WHAT YOU ARE ASKED TO DO → Locate each line in the records containing "être". Copy it.

MATERIAL PROVIDED →
——————————

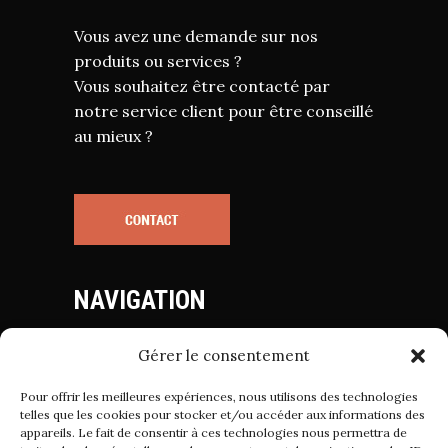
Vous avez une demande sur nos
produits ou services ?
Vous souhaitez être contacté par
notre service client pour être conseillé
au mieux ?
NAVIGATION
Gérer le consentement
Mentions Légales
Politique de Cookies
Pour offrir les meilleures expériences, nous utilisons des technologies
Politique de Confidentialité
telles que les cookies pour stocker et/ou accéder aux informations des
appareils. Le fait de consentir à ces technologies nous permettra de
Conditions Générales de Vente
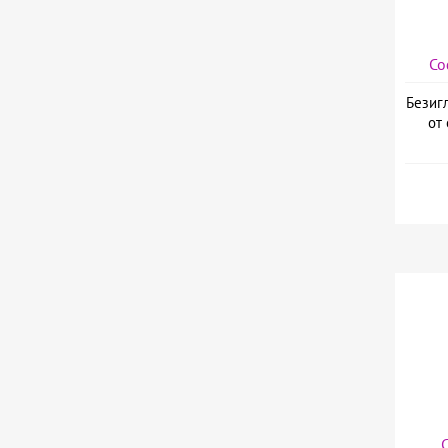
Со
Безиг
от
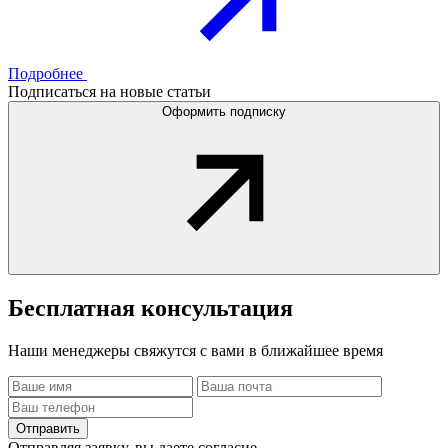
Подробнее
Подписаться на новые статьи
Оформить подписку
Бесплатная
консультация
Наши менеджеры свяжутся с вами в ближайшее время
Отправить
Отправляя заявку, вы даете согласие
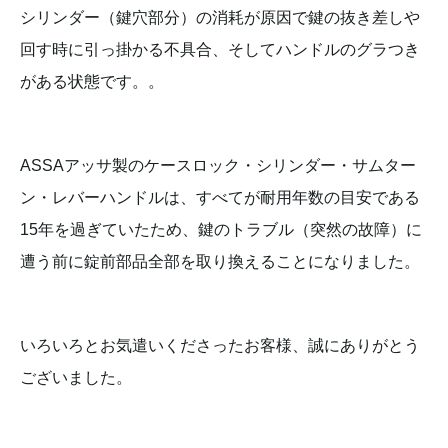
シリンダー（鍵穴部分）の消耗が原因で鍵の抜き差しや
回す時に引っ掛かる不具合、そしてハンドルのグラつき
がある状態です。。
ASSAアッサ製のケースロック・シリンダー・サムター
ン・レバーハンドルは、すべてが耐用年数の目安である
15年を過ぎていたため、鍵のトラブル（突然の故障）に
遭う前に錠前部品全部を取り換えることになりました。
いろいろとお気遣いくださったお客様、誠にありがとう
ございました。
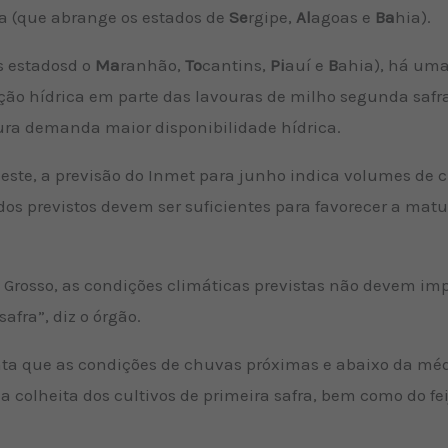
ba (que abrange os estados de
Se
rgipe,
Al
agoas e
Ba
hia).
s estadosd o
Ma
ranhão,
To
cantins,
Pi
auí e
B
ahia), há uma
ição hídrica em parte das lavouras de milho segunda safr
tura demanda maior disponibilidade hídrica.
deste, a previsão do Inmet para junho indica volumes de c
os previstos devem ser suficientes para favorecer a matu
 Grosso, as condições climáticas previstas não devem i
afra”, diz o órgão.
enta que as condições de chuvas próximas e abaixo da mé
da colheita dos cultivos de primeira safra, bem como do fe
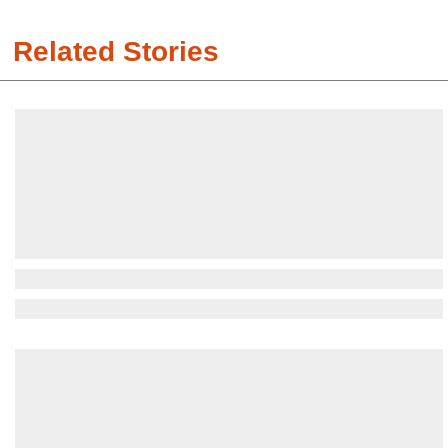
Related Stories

——————————

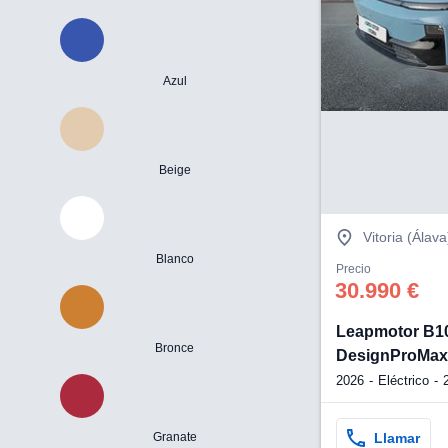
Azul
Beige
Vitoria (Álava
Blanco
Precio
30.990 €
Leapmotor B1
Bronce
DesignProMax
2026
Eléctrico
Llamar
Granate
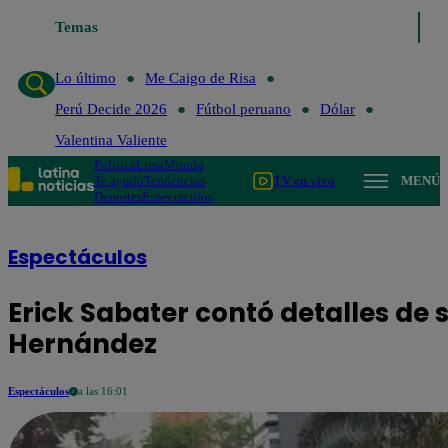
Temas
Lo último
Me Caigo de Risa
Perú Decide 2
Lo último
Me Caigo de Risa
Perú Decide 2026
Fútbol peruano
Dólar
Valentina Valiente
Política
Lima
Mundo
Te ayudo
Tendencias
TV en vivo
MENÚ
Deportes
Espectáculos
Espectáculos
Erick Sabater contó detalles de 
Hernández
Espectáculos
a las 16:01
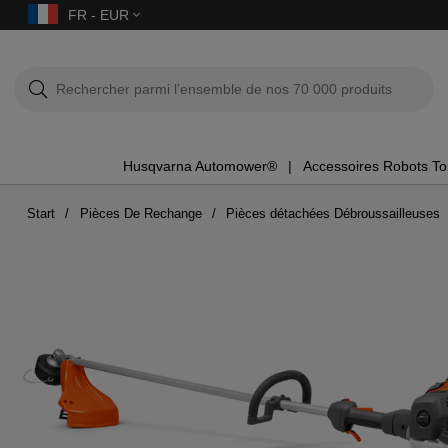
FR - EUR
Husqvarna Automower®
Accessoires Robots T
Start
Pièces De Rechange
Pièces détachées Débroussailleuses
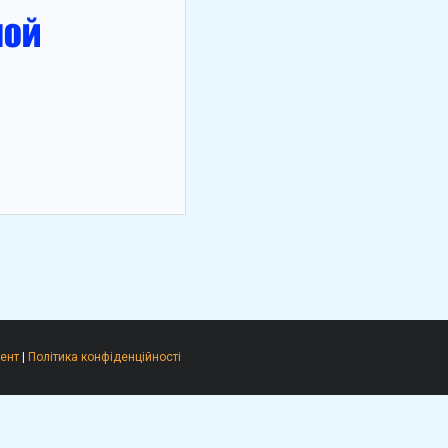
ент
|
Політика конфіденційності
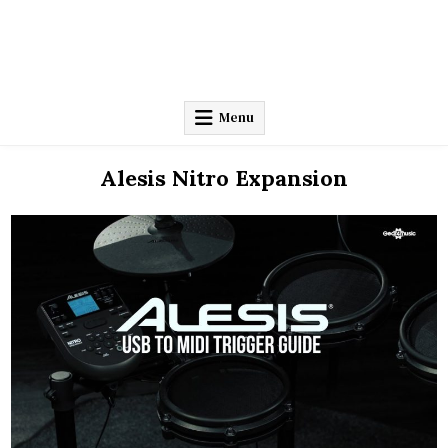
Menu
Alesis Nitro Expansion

——————————

RESULT →
Vous souhaitez être contacté par
notre service client pour être conseillé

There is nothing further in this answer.